Somebody lit the store on fire
Somebody lit the house on fire
Somebody lit the crowd on fire, marching away
And you've got nothing to say
And you've got nothing to say
Have you got nothing to say?

For those of you who told me I should stay indoors
Take care of you and yours, take care of you and yours
But me and mine (me and mine)
Me and mine (me and mine)
We've got a long way to go before we get home
'Cause this ain't my home anymore
This ain't my home anymore
This ain't my home

Take care of you and yours
Take care of you and yours
Take care of you and yours
Take care of you and yours
But me and mine (me and mine)
Me and mine (me and mine)
Me and mine (me and mine)
Me and mine (me and mine)
Me and mine (me and mine)
Me and mine (me and mine)
Me and mine (me and mine)
Me and mine

We've got a long way to go before we get home
'Cause this ain't my home anymore
This ain't my home anymore
This ain't my home anymore
This ain't my home anymore

I feel this. Deep inside I feel this. That my home was with the New Englander, and now it's ain't...

Good thing I trust that I have a home inside myself in which to reside - a safe, cozy, protected space - this is an especially good thing since I am also getting ready to sell my house.

Oof! So much transition...

Monday, August 26, 2019

Bad

Gonna miss this guy!
This gorgeous song was running through my head last night and this morning after a pillow-talk convo with the New Englander:

If you twist and turn away
If you tear yourself in two again
If I could, yes I would
If I could, I would let it go
Surrender, dislocate

If I could throw this lifeless lifeline to the wind
Leave this heart of clay, see you walk, walk away
Into the night, and through the rain
Into the half light and through the flame

If I could, through myself, set your spirit free
I'd lead your heart away, see you break, break away
Into the light and to the day

Hoo, hoo!
Hoo, hoo!
Hoo, hoo!
Hoo, hoo!
Hoo, hoo!
Hoo, hoo!

To let it go and so to fade away
To let it go and so fade away
I'm wide awake
I'm wide awake, wide awake
I'm not sleeping
Oh no, no, no

If you should ask, then maybe
They'd tell you what I would say
True colours fly in blue and black
Blue silken sky and burning flag
Colours crash, collide in blood-shot eyes

Hoo, hoo!
Hoo, hoo!
Hoo, hoo!

If I could, you know I would
If I could, I would let it go

Because, you see, if he could, I know he would. Make the changes that would make our lives together fulfilling and harmonious. I know he would.

But it doesn't work like that. That's the hard lesson I'm (we're?) learning.

And so we're going about our daily life, which feels almost normal, except for the fact that we are breaking up and he's packing up to move back to New Hampshire.

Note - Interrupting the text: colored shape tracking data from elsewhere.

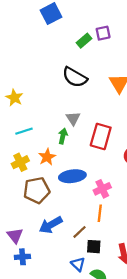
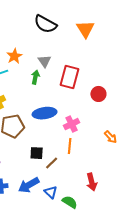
orange star: (47, 157) -> (14, 56), moved
blue arrow: (51, 225) -> (29, 185), moved
black square: (94, 247) -> (37, 153), moved

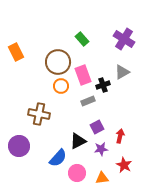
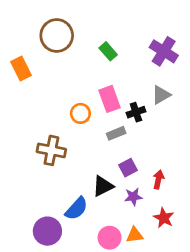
brown circle: (58, 62) -> (57, 35), moved
purple circle: (19, 146) -> (47, 231), moved
pink circle: (77, 173) -> (110, 238), moved

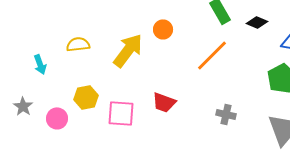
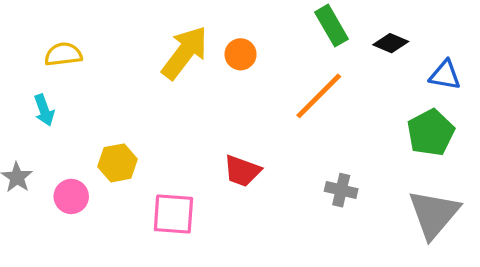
yellow semicircle: (78, 44) -> (63, 54), moved
yellow arrow: (128, 50) -> (185, 53), moved
pink square: (121, 113) -> (173, 214), moved

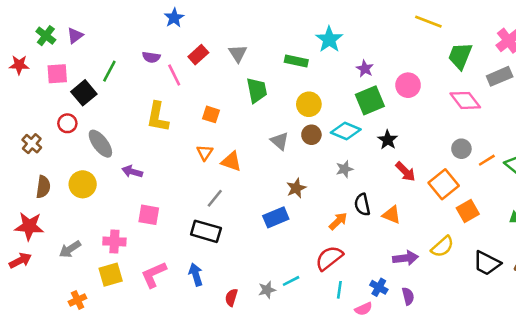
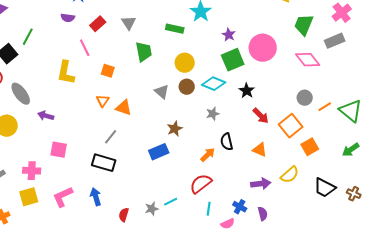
purple semicircle: (151, 57) -> (68, 18), moved
pink line: (174, 75) -> (85, 48), moved
pink circle: (408, 85) -> (263, 48), size x1.4
orange triangle: (392, 215) -> (260, 150), moved

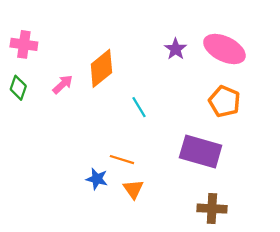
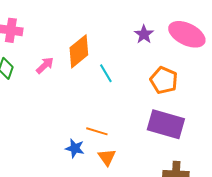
orange pentagon: (224, 101) -> (164, 80), moved
cyan line: (139, 107) -> (106, 73), moved

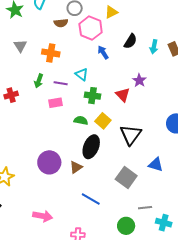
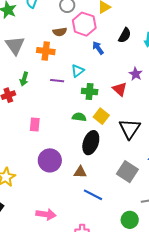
brown semicircle: (61, 23) -> (60, 32), moved
gray triangle: (20, 46) -> (15, 45), size x1.5
cyan triangle: (82, 74) -> (78, 71), turned 48
green arrow: (39, 81) -> (24, 79), moved
pink rectangle: (56, 103) -> (35, 125), moved, turned -72
brown triangle: (76, 167) -> (80, 172), moved, turned 40

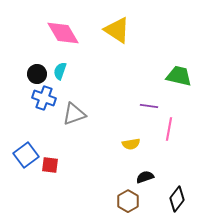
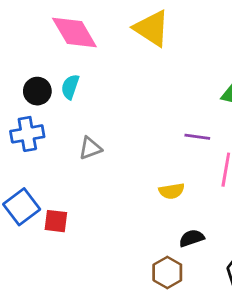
blue cross: (44, 98) -> (27, 134), moved, turned -30
gray triangle: (74, 114) -> (90, 148), size x0.7

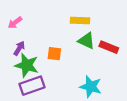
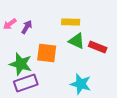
purple arrow: (19, 48) -> (27, 27), moved
orange square: (54, 54) -> (47, 53), size x1.5

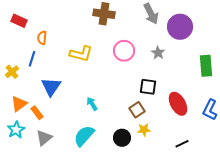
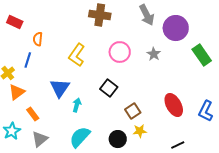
yellow L-shape: (81, 54) -> (77, 55), turned 110
green rectangle: (206, 66) -> (202, 55), moved, turned -30
blue triangle: (51, 87) -> (60, 88), moved
black square: (148, 87) -> (109, 88), moved, turned 30
orange triangle: (19, 104) -> (17, 92), moved
cyan arrow: (92, 104) -> (77, 105), moved, turned 48

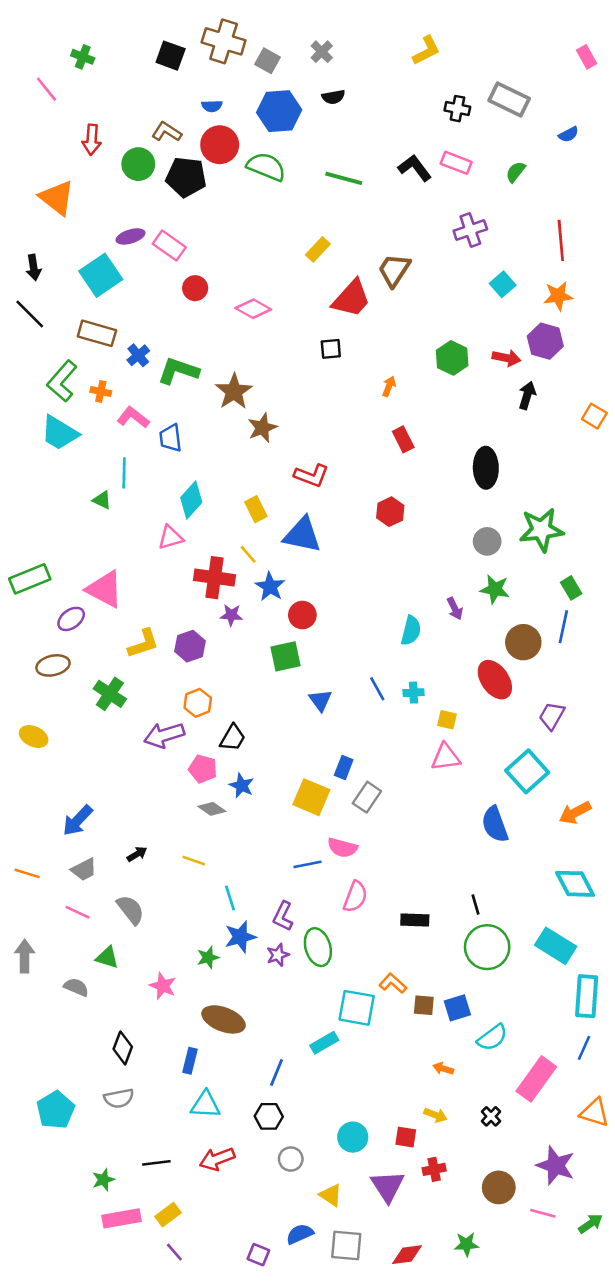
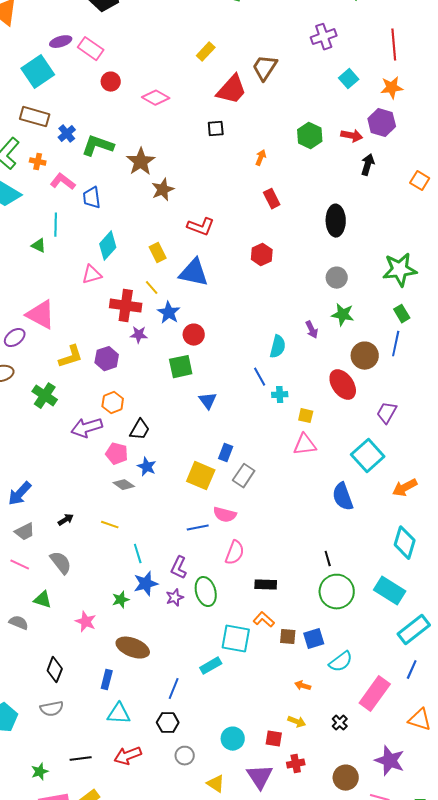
green star: (541, 530) -> (400, 270), moved
blue line: (377, 689) -> (260, 377), moved
cyan diamond: (575, 884) -> (405, 543), turned 44
black rectangle: (415, 920) -> (266, 585), moved
cyan rectangle: (587, 996) -> (414, 630), turned 48

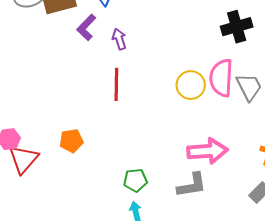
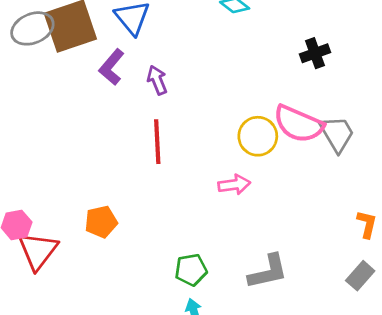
black cross: (237, 27) -> (315, 53), size x0.7
pink semicircle: (221, 78) -> (299, 124), turned -66
pink arrow: (207, 151) -> (234, 185), moved, size x0.6

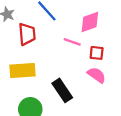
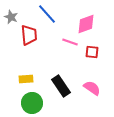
yellow rectangle: (23, 71) -> (26, 79), moved, size x0.6
pink semicircle: (97, 75) -> (92, 88), moved

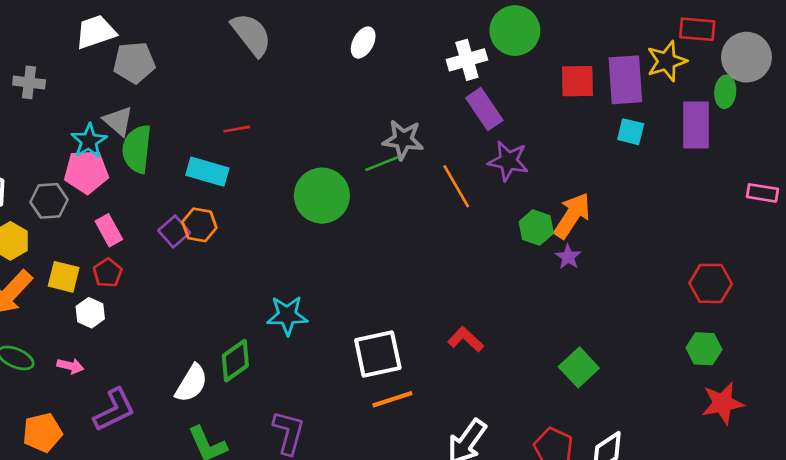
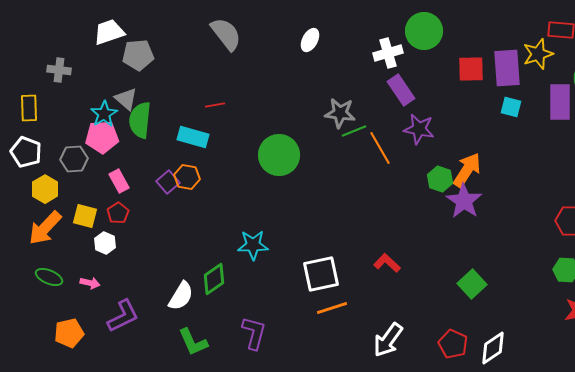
green line: (382, 164) -> (354, 131), moved
purple star: (568, 257) -> (464, 201), size x1.8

Which tells me we could've gone on like this forever, or at least a lot longer, allowing the good times to buoy us through the bad. But I feel certain that would be shortchanging both of us, and offering us less than the ease, peace, happiness and fulfillment that is available to each of us:

This desperation, dislocation
Separation, condemnation
Revelation, in temptation
Isolation, desolation
Let it go and so fade away
To let it go, oh yeah, and so fade away
To let it go, oh no, and so to fade away

Yeah U2, we two are gonna let the romance fade away. Here's hoping we can keep the friendship going.

In the meantime, your last few lines are true for me right now too:

I'm wide awake, I'm wide awake
Wide awake, I'm not sleeping
Oh no, no, no

Not for long, most nights these days. My system knows change is afoot...

Thursday, August 22, 2019

Waiting For a Girl Like You

This morning I was riding my bike and my inner jukebox started up this number:

So long
I've been looking too hard
I've been waiting too long
Sometimes I don't know what I will find
I only know it's a matter of time
When you love someone
When you love someone

It feels so right, so warm and true
I need to know if you feel it too

Maybe I'm wrong
Won't you tell me if I'm coming on too strong
This heart of mine has been hurt before
This time I wanna be sure

I've been waiting for a girl like you
To come into my life
I've been waiting for a girl like you
A love that will survive
I've been waiting for someone new
To make me feel alive
Yeah, waiting for a girl like you
To come into my life

You're so good
When we make love
It's understood
It's more than a touch or a word we say
Only in dreams could it be this way
When you love someone
Yeah, really love someone

Specifically, the first two lines of this verse was on repeat, and I belted it out as I rode:

Now I know it's right
From the moment I wake up 'til deep in the night

I also sobbbbbbbbbbbed.

Here's the thing though, I did know it was right. The fact that it is coming to an end does not mean that it wasn't right. It means it's not right anymore. That's hard, but somehow it is easier than feeling like what I thought I knew was true wasn't true, which is what I struggled with the last time we broke up.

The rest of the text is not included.